Pizza making has always been a family tradition for me. In the summers at our family cottage in Ontario, Canada, we would make pizza dough in the mornings and leave it to rise in the hot sun on the deck railing while we swam in the lake. Once the dough had risen, we would roll it out on to a round pizza pan, drizzle it with olive oil, herbs, fresh tomatoes and parmesan cheese then pop it on to a hot BBQ. It was the closest we could get to having a wood fired Italian pizza in the middle of cottage country. After a day spent swimming, canoeing and kayaking, it was a welcome treat.
Homemade pizza dough is simple to make if you are willing to put in a little time (2 hours to rise the dough) and the effort to make it. If you don’t have the time, you can rise the dough the night before and leave it in the fridge (just take the dough out 1 hour before making the pizza).
Making your own pizza is not only healthier, it can also become a family affair by involving children. My American niece loves to roll out her own pizza dough at home and in her Montessori classes. It’s a great way to get young children involved in dinner preparation by rolling the dough, spreading the sauce and throwing on their favourite toppings.
The following recipes and pizza making tips are borrowed and adapted from Catherine Fulvio’s Bake Like an Italian.
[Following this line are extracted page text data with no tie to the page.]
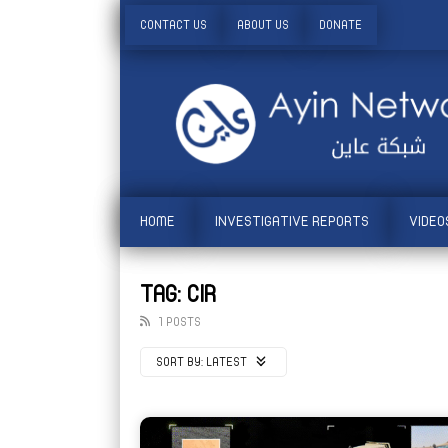
CONTACT US
ABOUT US
DONATE
HOME
INVESTIGATIVE REPORTS
VIDEO
TAG: CIR
1 POSTS
SORT BY:
LATEST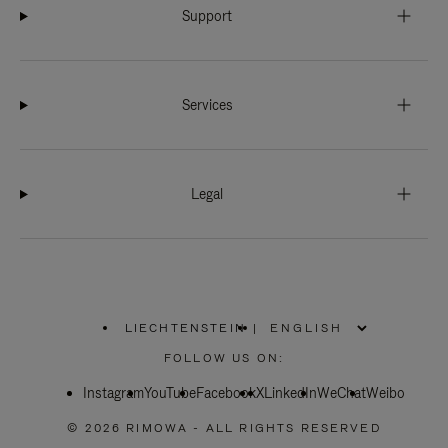
Support
Services
Legal
LIECHTENSTEIN
|
,
PLEASE
FOLLOW US ON:
SELECT
YOUR
Instagram
YouTube
COUNTRY
Facebook
X
LinkedIn
WeChat
Weibo
/
REGION
© 2026 RIMOWA - ALL RIGHTS RESERVED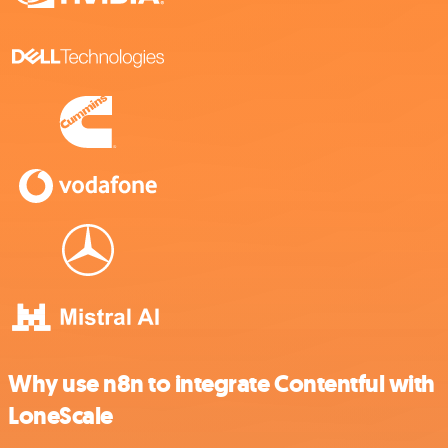
Why use n8n to integrate Contentful with
LoneScale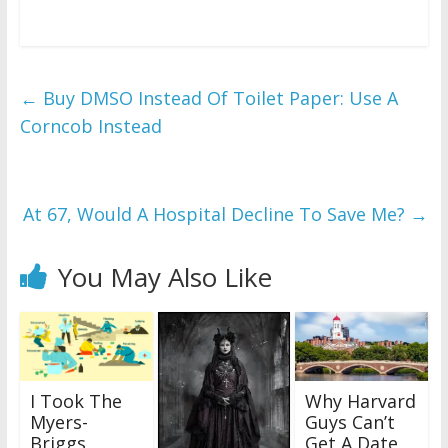
←
Buy DMSO Instead Of Toilet Paper: Use A
Corncob Instead
At 67, Would A Hospital Decline To Save Me?
→
You May Also Like
I Took The
Why Harvard
Myers-
Guys Can’t
Briggs
Get A Date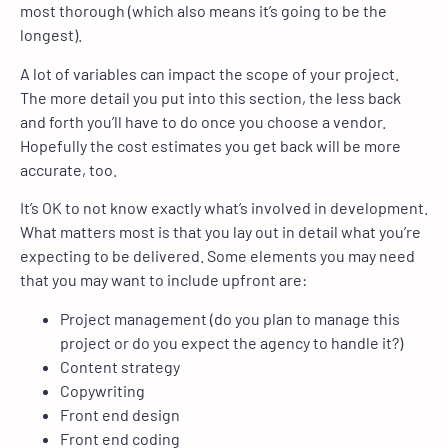
most thorough (which also means it’s going to be the
longest).
A lot of variables can impact the scope of your project.
The more detail you put into this section, the less back
and forth you’ll have to do once you choose a vendor.
Hopefully the cost estimates you get back will be more
accurate, too.
It’s OK to not know exactly what’s involved in development.
What matters most is that you lay out in detail what you’re
expecting to be delivered. Some elements you may need
that you may want to include upfront are:
Project management (do you plan to manage this
project or do you expect the agency to handle it?)
Content strategy
Copywriting
Front end design
Front end coding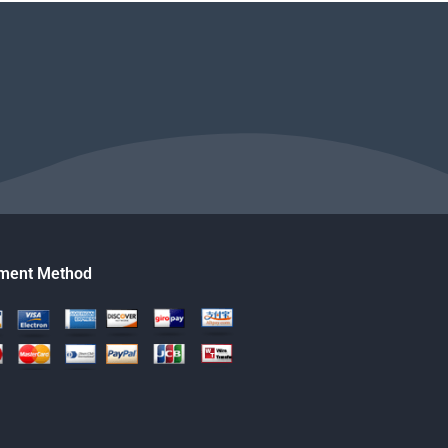
ment Method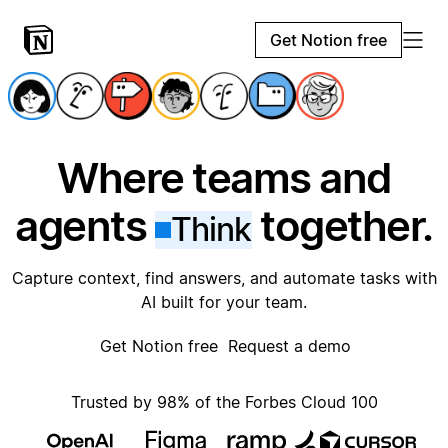
Get Notion free
Where teams and
agents
together.
Think
Capture context, find answers, and automate tasks with
AI built for your team.
Get Notion free
Request a demo
Trusted by 98% of the Forbes Cloud 100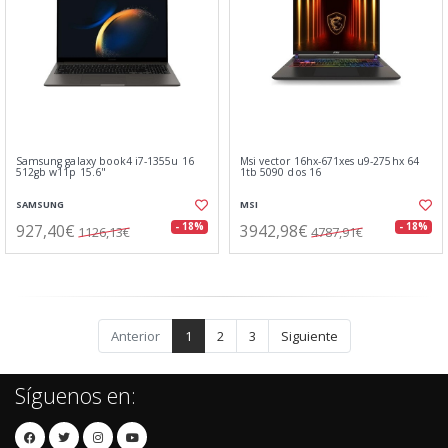
Samsung galaxy book4 i7-1355u 16
Msi vector 16hx-671xes u9-275hx 64
512gb w11p 15.6"
1tb 5090 dos 16
SAMSUNG
MSI
927,40€
3942,98€
- 18%
- 18%
1126,13€
4787,91€
Anterior
1
2
3
Siguiente
Síguenos en: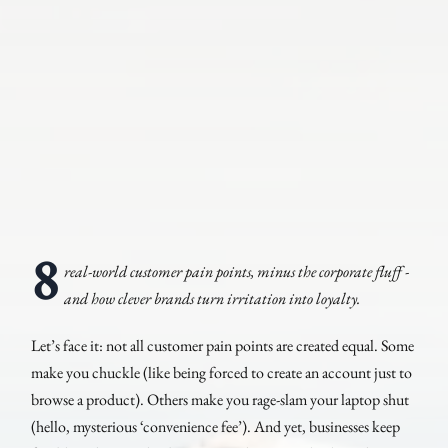
8
real-world customer pain points, minus the corporate fluff -
and how clever brands turn irritation into loyalty.
Let’s face it: not all customer pain points are created equal. Some
make you chuckle (like being forced to create an account just to
browse a product). Others make you rage-slam your laptop shut
(hello, mysterious ‘convenience fee’). And yet, businesses keep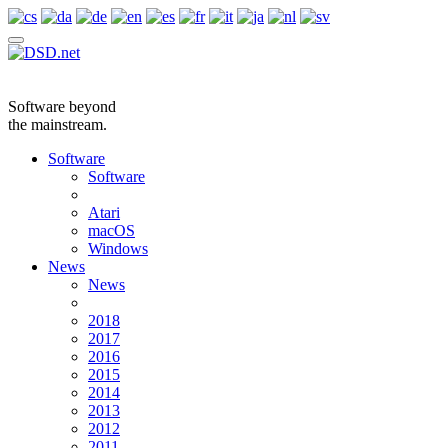
Software beyond
the mainstream.
Software
Software
Atari
macOS
Windows
News
News
2018
2017
2016
2015
2014
2013
2012
2011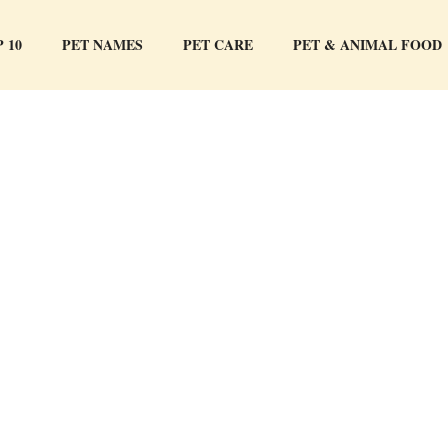
 10
PET NAMES
PET CARE
PET & ANIMAL FOOD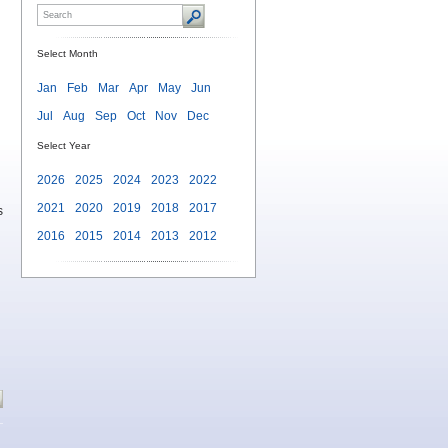
Select Month
Jan
Feb
Mar
Apr
May
Jun
Jul
Aug
Sep
Oct
Nov
Dec
Select Year
2026
2025
2024
2023
2022
2021
2020
2019
2018
2017
s
2016
2015
2014
2013
2012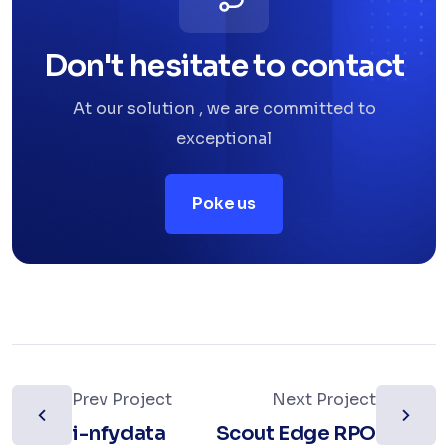
Don't hesitate to contact
At our solution , we are committed to
exceptional
Poke us
Prev Project
Next Project
i-nfydata
Scout Edge RPO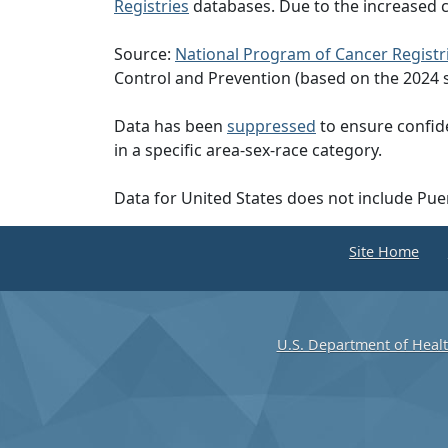
Registries
databases. Due to the increased c
Source:
National Program of Cancer Registr
Control and Prevention (based on the 2024 
Data has been
suppressed
to ensure confide
in a specific area-sex-race category.
Data for United States does not include Pue
Site Home
U.S. Department of Heal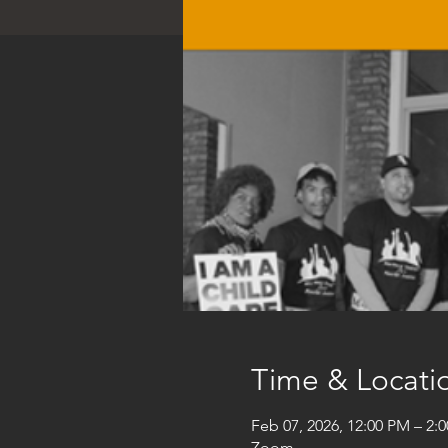
Time & Locati
Feb 07, 2026, 12:00 PM – 2:
Zoom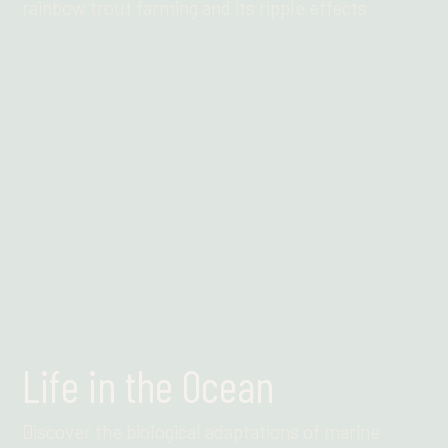
rainbow trout farming and its ripple effects
Find out more
Life in the Ocean
Discover the biological adaptations of marine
This is the closest thing you will get to a delicious Italian pizza at home (unless you have your own wood fired oven). The pizza crust is thin and crispy topped with homemade tomato sauce and Italian/Irish cheeses or whatever you fancy.
Salsa di Pomodoro (Tomato Sauce)
This recipe makes more sauce than you will need for the pizza. You can store it in the fridge and use it with pasta dishes. Or you can freeze it for the next time you make pizza. Catherine uses two cans of tinned tomatoes but I prefer to use passata as it yields a thicker and fuller sauce.
Ingredients – 3 tbsp. olive oil, 3 garlic cloves crushed, 1 jar (680g) of passata, freshly ground black pepper, 1 tsp. sugar to sweeten and a few sprigs of fresh basil.
Method – Heat the olive oil over low heat, add the crushed garlic and sauté for 30 seconds to 1 minute then add the tomato passata or tinned tomatoes. Season with freshly ground black pepper, add the sugar and simmer for at least 30 minutes until thickened. Tear the fresh basil and add it to the sauce at the end of the cooking time. Check the seasoning. Blitz the sauce until it is smooth using a hand blender.
Spelt Pizza Dough
This recipe makes enough for 2 medium round pizzas or one large rectangular pizza (enough for the whole family to share). Catherine uses 200g of strong white flour but I use half spelt instead.
Ingredients – 100g strong white flour, 100g spelt flour, 1 1/2 tsp. fast action dried yeast, a pinch of salt, 2 tbsp. olive oil, 150ml warm water, semolina for dusting.
Method – I make my dough using a mixer fitted with a dough hook. If you don’t have one, alternatively you could make it by hand. Place the flour, yeast and a pinch of salt in the mixer then drizzle over the olive oil, add the warm water and mix until it forms a soft dough. Add more flour or water if necessary to achieve a dough. Knead the dough on a medium speed for 5 minutes until the dough is smooth and elastic (If needing by hand – 10 minutes). Turn the dough out on to a floured surface and form it into a ball. Place the dough in a large bowl brushed with olive oil and cover with oiled cling film. Leave the dough to rise in a warm place for at least 2 hours or until it has doubled in size.
Tip – Leaving the dough in a sunny spot or near a heat source like a wood burning or gas fire is ideal, but if you don’t have any of those options you can preheat your oven to 70 degrees then turn it off and leave your dough to rise in there.
1. Preheat your oven to 200 degrees. Drizzle your pizza pan(s) or baking tray(s) with olive oil and dust with a little semolina.
Tip – If you heat your pizza pan it will ensure you get a thin crust. I tend to leave mine in the oven while it preheats. Obviously you would do this before adding the olive oil and semolina.
2. Once your dough has risen, turn it out on to a floured surface and knead it for about 3 minutes. Divide it in two if you are making two pizzas. Shape each ball into a circle and pull it out from the centre. To make one rectangular pizza, use a rolling pin to shape the dough then stretch it with your hands moving outwards all the way around. Place the dough on the pan/tray.
Tip – If you flour the dough and fold it in four, it’s easier to transfer to your pan/tray.
3. Assemble your pizza by spreading the base with tomato sauce, grated cheeses and your choice of toppings. (I favour a blend of Italian mozzarella, parmesan and Irish Cheddar). Bake for 18 to 20 minutes until golden and bubbly. Serve immediately with a healthy salad and a glass of wine or beer.